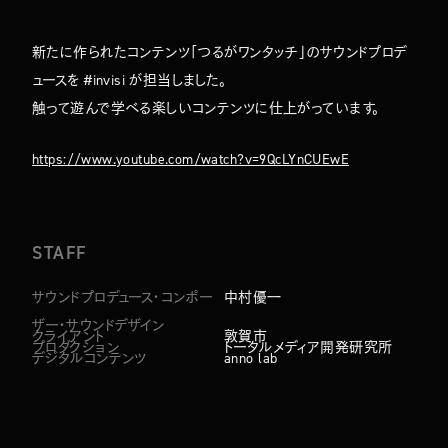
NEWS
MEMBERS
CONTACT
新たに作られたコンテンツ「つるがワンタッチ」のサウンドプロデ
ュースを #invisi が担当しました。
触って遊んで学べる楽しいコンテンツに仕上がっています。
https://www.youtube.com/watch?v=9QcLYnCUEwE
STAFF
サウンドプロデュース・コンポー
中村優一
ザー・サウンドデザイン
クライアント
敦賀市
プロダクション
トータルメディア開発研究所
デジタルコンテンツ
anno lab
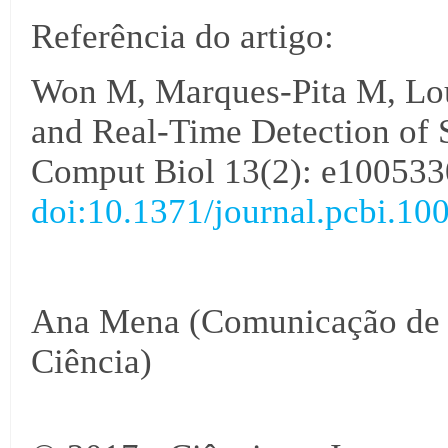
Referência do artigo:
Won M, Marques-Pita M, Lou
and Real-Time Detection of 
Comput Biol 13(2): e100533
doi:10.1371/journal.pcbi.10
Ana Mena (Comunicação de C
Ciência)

####################

Exercise details:
Every entry above is to be printed again exactly, pictures omitted.

Result of the exercise:
NEWS
MEMBERS
CONTACT
新たに作られたコンテンツ「つるがワンタッチ」のサウンドプロデ
ュースを #invisi が担当しました。
触って遊んで学べる楽しいコンテンツに仕上がっています。
https://www.youtube.com/watch?v=9QcLYnCUEwE
STAFF
サウンドプロデュース・コンポー
中村優一
ザー・サウンドデザイン
クライアント
敦賀市
プロダクション
トータルメディア開発研究所
デジタルコンテンツ
anno lab
Referência do artigo:
Won M, Marques-Pita M, Lou
and Real-Time Detection of 
Comput Biol 13(2): e100533
doi:10.1371/journal.pcbi.10
Ana Mena (Comunicação de C
Ciência)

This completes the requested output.